> [AIM OF THE EXERCISE] Among the records, which lines hold the word "февраля"? Pick them out.
________________
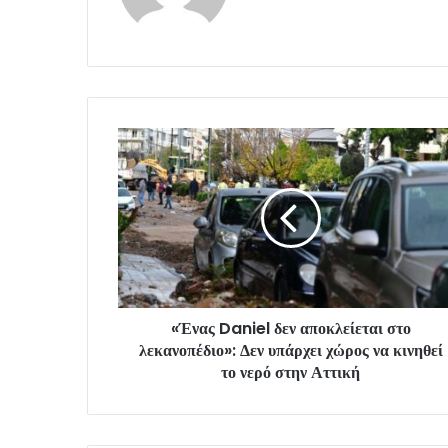
«Ένας Daniel δεν αποκλείεται στο
λεκανοπέδιο»: Δεν υπάρχει χώρος να κινηθεί
το νερό στην Αττική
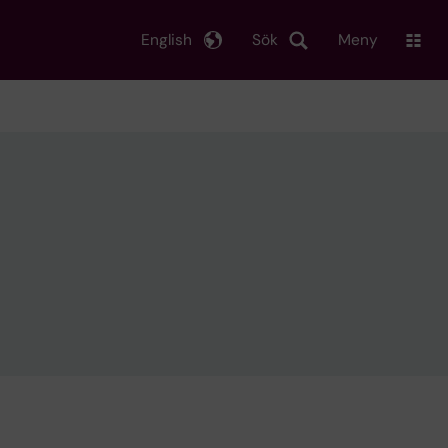
English
Sök
Meny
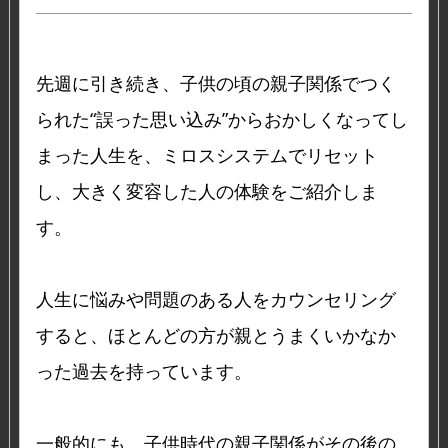
先週に引き続き、子供の頃の親子関係でつく
られた“誤った思い込み”からおかしくなってし
まった人生を、ミロスシステムでリセット
し、大きく変容した人の体験をご紹介しま
す。
人生に悩みや問題のある人をカウンセリング
すると、ほとんどの方が親とうまくいかなか
った過去を持っています。
一般的にも、子供時代の親子関係がその後の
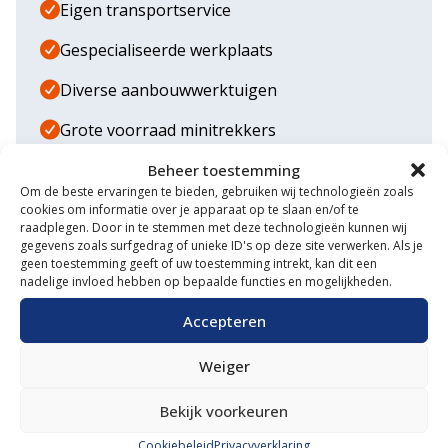
Eigen transportservice
Gespecialiseerde werkplaats
Diverse aanbouwwerktuigen
Grote voorraad minitrekkers
Grootste in kleine tractoren
Beheer toestemming
Om de beste ervaringen te bieden, gebruiken wij technologieën zoals
cookies om informatie over je apparaat op te slaan en/of te
raadplegen. Door in te stemmen met deze technologieën kunnen wij
gegevens zoals surfgedrag of unieke ID's op deze site verwerken. Als je
geen toestemming geeft of uw toestemming intrekt, kan dit een
nadelige invloed hebben op bepaalde functies en mogelijkheden.
Accepteren
Vergelijkbare producten
Weiger
INTERMAC BLADBLAZER
Bekijk voorkeuren
Compleet met aftakas
Cookiebeleid
Privacyverklaring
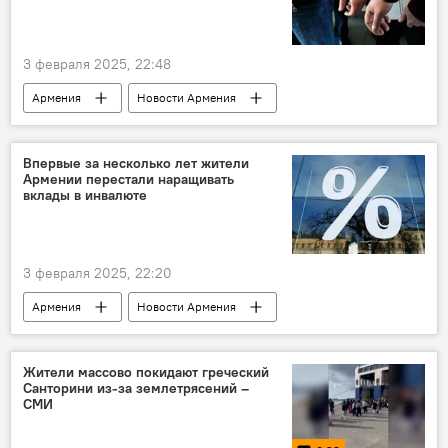
3 февраля 2025, 22:48
Армения
Новости Армения
наркотики
Общество
полиция
Впервые за несколько лет жители
Армении перестали наращивать
вклады в инвалюте
3 февраля 2025, 22:20
Армения
Новости Армения
Экономика
вклад
Жители массово покидают греческий
Санторини из-за землетрясений –
СМИ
________________
> [FINISHED TASK]
3 февраля 2025, 22:48
3 февраля 2025, 22:20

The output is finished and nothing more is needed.